The coronavirus brought it crashing down, forcing Abe to postpone the 2020 Summer Olympics, zeroing out tourism and taking an even larger scoop out of domestic consumption as people, wary of the virus, stayed home.
Growth nose-dived by an annualized 27.8 percent during the second quarter after a national emergency that spanned most of April and May.
The Japanese government met the crisis with a stimulus package valued at around 40 percent of the country’s GDP, including low-interest loans and cash handouts.
Economic indicators showed modest improvement in June, but consumption has receded again after a second wave of the virus hit the country, forcing some local governors to declare a state of emergency and pushing Tokyo to ask bars and restaurants to reduce their hours.
Analysts hold out little hope that the new government will take bold action to meet the pandemic’s challenge. Abe has no clear successor. And although his policies have failed to live up to their promise, none of his possible replacements have offered up an alternative.
“Short term, the No. 1 priority of the new prime minister is going to be to consolidate power and to ensure that the markets and the economy stay well supported,” said Izumi Devalier, chief Japan economist at Bank of America Merrill Lynch.

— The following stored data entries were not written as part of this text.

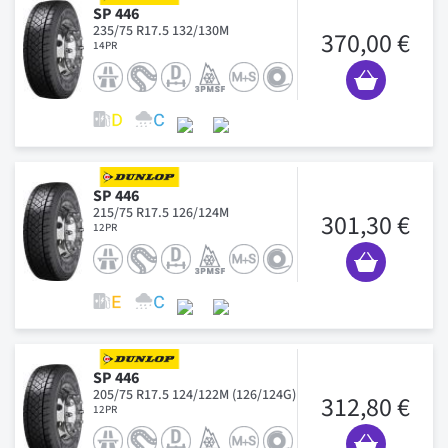
SP 446
235/75 R17.5 132/130M
370,00 €
14PR
SP 446
215/75 R17.5 126/124M
301,30 €
12PR
SP 446
205/75 R17.5 124/122M (126/124G)
312,80 €
12PR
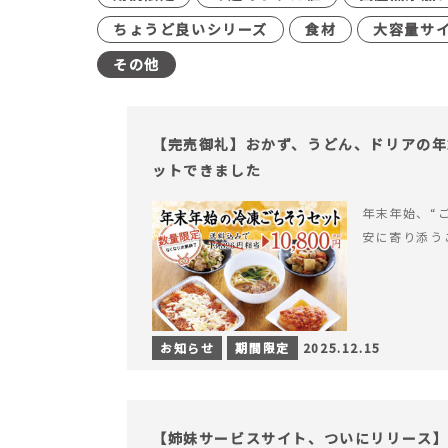
ちょうど良いシリーズ
食材
大容量サ
その他
【完売御礼】おかず、うどん、ドリアの年
ットできました
年末年始、“
安に寄り添う
お知らせ
期間限定
2025.12.15
【姉妹サービスサイト、ついにリリース】す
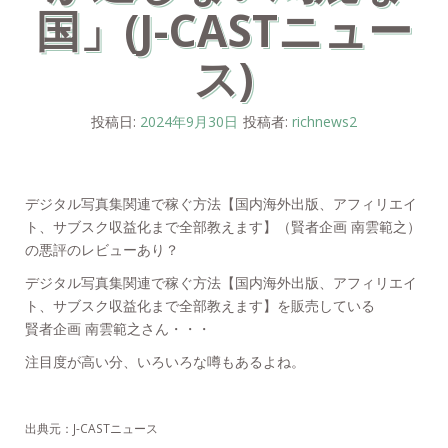
国」(J-CASTニュー
ス)
投稿日:
2024年9月30日
投稿者:
richnews2
デジタル写真集関連で稼ぐ方法【国内海外出版、アフィリエイ
ト、サブスク収益化まで全部教えます】（賢者企画 南雲範之）
の悪評のレビューあり？
デジタル写真集関連で稼ぐ方法【国内海外出版、アフィリエイ
ト、サブスク収益化まで全部教えます】を販売している
賢者企画 南雲範之さん・・・
注目度が高い分、いろいろな噂もあるよね。
出典元：J-CASTニュース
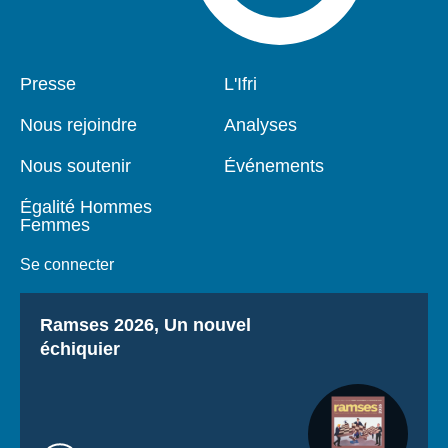
Pied
Presse
Navigation
L'Ifri
de
principale
page
Nous rejoindre
Analyses
Nous soutenir
Événements
Égalité Hommes
Femmes
Se connecter
Titre
Ramses 2026, Un nouvel
échiquier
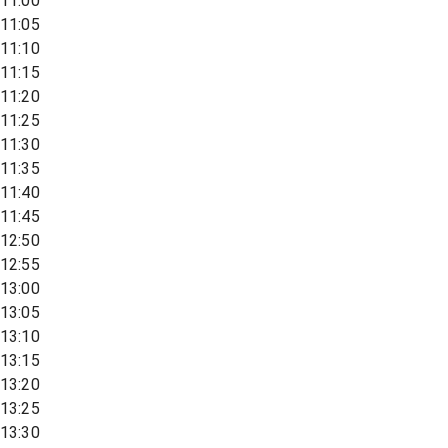
11:00
11:05
11:10
11:15
11:20
11:25
11:30
11:35
11:40
11:45
12:50
12:55
13:00
13:05
13:10
13:15
13:20
13:25
13:30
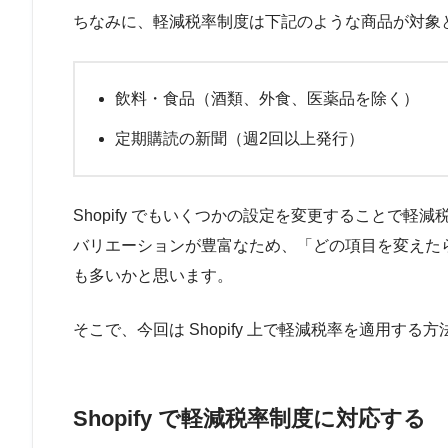
ちなみに、軽減税率制度は下記のような商品が対象
飲料・食品（酒類、外食、医薬品を除く）
定期購読の新聞（週2回以上発行）
Shopify でもいくつかの設定を変更することで軽減
バリエーションが豊富なため、「どの項目を変えた
も多いかと思います。
そこで、今回は Shopify 上で軽減税率を適用す
Shopify で軽減税率制度に対応する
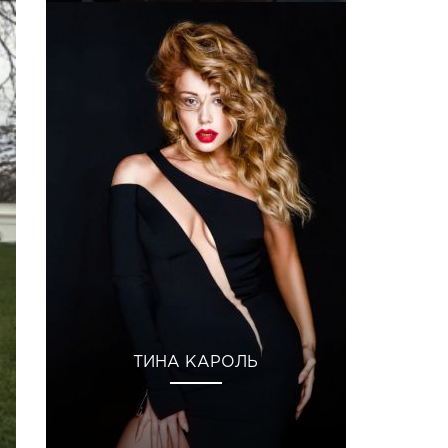
ТИНА КАРОЛЬ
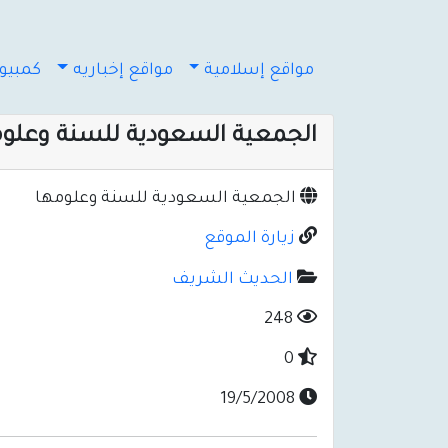
مواقع إسلامية
مواقع إخباريه
كمبيوت
الجمعية السعودية للسنة وعلوم
الجمعية السعودية للسنة وعلومها
زيارة الموقع
الحديث الشريف
248
0
19/5/2008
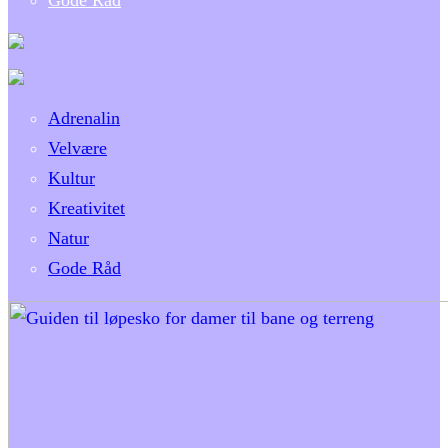
Gode Råd
Adrenalin
Velvære
Kultur
Kreativitet
Natur
Gode Råd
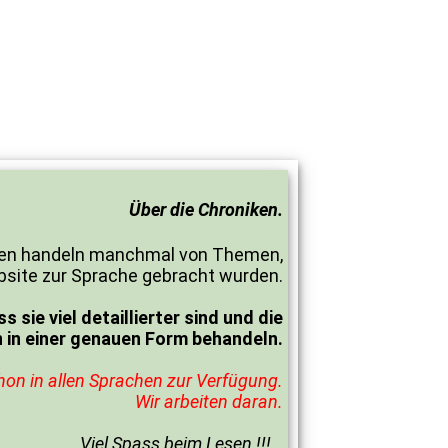
Über die Chroniken.
niken handeln manchmal von Themen,
bsite zur Sprache gebracht wurden.
sie viel detaillierter sind und die
in einer genauen Form behandeln.
hon in allen Sprachen zur Verfügung.
Wir arbeiten daran.
Viel Spass beim Lesen !!!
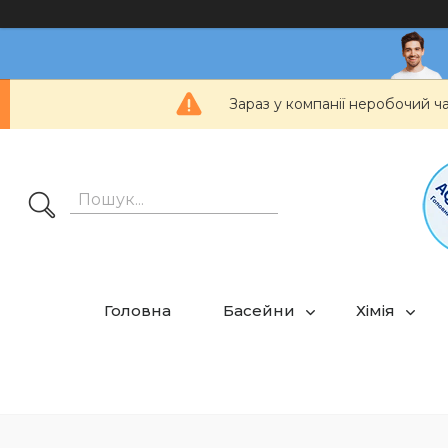
Зараз у компанії неробочий ч
Головна
Басейни
Хімія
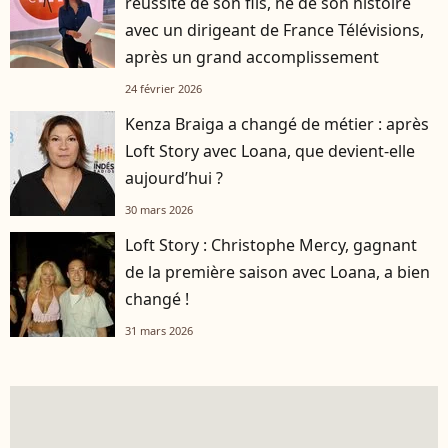
réussite de son fils, né de son histoire
avec un dirigeant de France Télévisions,
après un grand accomplissement
24 février 2026
Kenza Braiga a changé de métier : après
Loft Story avec Loana, que devient-elle
aujourd’hui ?
30 mars 2026
Loft Story : Christophe Mercy, gagnant
de la première saison avec Loana, a bien
changé !
31 mars 2026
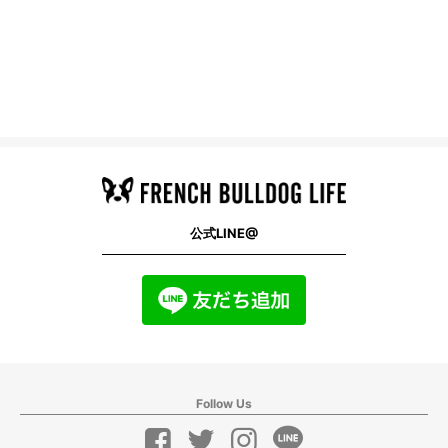
公式LINE@
Follow Us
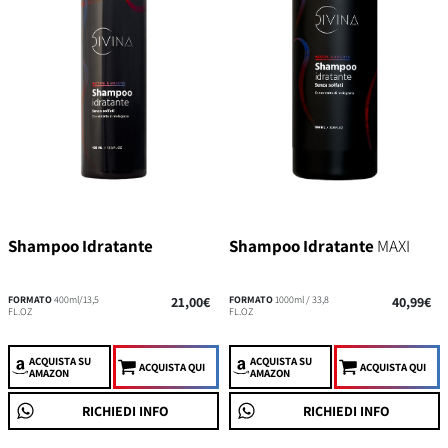
Shampoo Idratante
Shampoo Idratante
MAXI
FORMATO
400ml/13,5
21,00€
FORMATO
1000ml / 33,8
40,99€
FL.OZ
FL.OZ
ACQUISTA
SU
ACQUISTA
SU
ACQUISTA QUI
ACQUISTA QUI
AMAZON
AMAZON
RICHIEDI INFO
RICHIEDI INFO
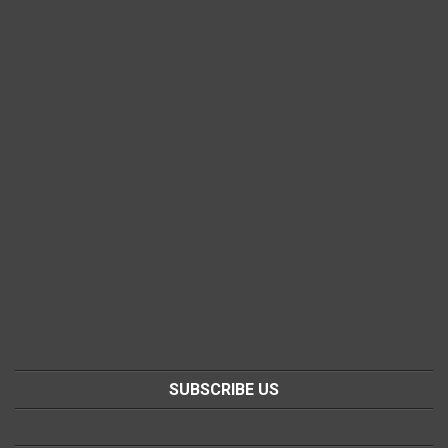
SUBSCRIBE US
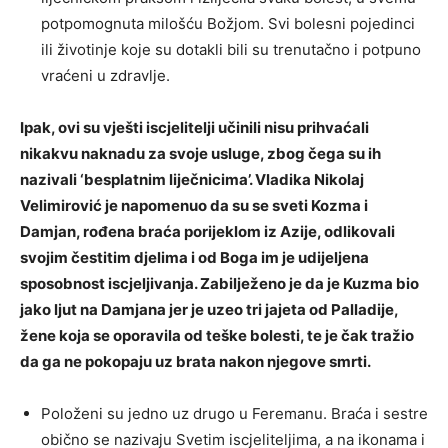
potpomognuta milošću Božjom. Svi bolesni pojedinci
ili životinje koje su dotakli bili su trenutačno i potpuno
vraćeni u zdravlje.
Ipak, ovi su vješti iscjelitelji učinili nisu prihvaćali
nikakvu naknadu za svoje usluge, zbog čega su ih
nazivali ‘besplatnim liječnicima’. Vladika Nikolaj
Velimirović je napomenuo da su se sveti Kozma i
Damjan, rođena braća porijeklom iz Azije, odlikovali
svojim čestitim djelima i od Boga im je udijeljena
sposobnost iscjeljivanja. Zabilježeno je da je Kuzma bio
jako ljut na Damjana jer je uzeo tri jajeta od Palladije,
žene koja se oporavila od teške bolesti, te je čak tražio
da ga ne pokopaju uz brata nakon njegove smrti.
Položeni su jedno uz drugo u Feremanu. Braća i sestre
obično se nazivaju Svetim iscjeliteljima, a na ikonama i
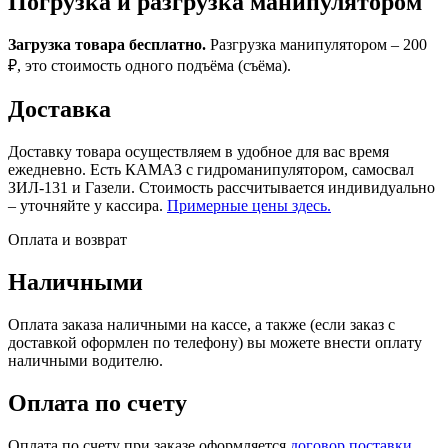
Погрузка и разгрузка манипулятором
Загрузка товара бесплатно.
Разгрузка манипулятором – 200
₽, это стоимость одного подъёма (съёма).
Доставка
Доставку товара осуществляем в удобное для вас время
ежедневно. Есть КАМАЗ с гидроманипулятором, самосвал
ЗИЛ-131 и Газели. Стоимость рассчитывается индивидуально
– уточняйте у кассира.
Примерные цены здесь.
Оплата и возврат
Наличными
Оплата заказа наличными на кассе, а также (если заказ с
доставкой оформлен по телефону) вы можете внести оплату
наличными водителю.
Оплата по счету
Оплата по счету при заказе оформляется
договор поставки
,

That, she said, “means continuation of the status quo.”
The status quo is something Fujii can ill afford. The pandemic has pushed her business to the limit. She closed her doors for two months and has had an 80 percent drop in business as the office workers and tourists who made up her customer base have mostly disappeared.
“I realize, now that we’re in this situation, that it felt like this administration always left their citizens behind,” she said.
“Even when Mr. Abe leaves,” she said, “the problems he created will remain.”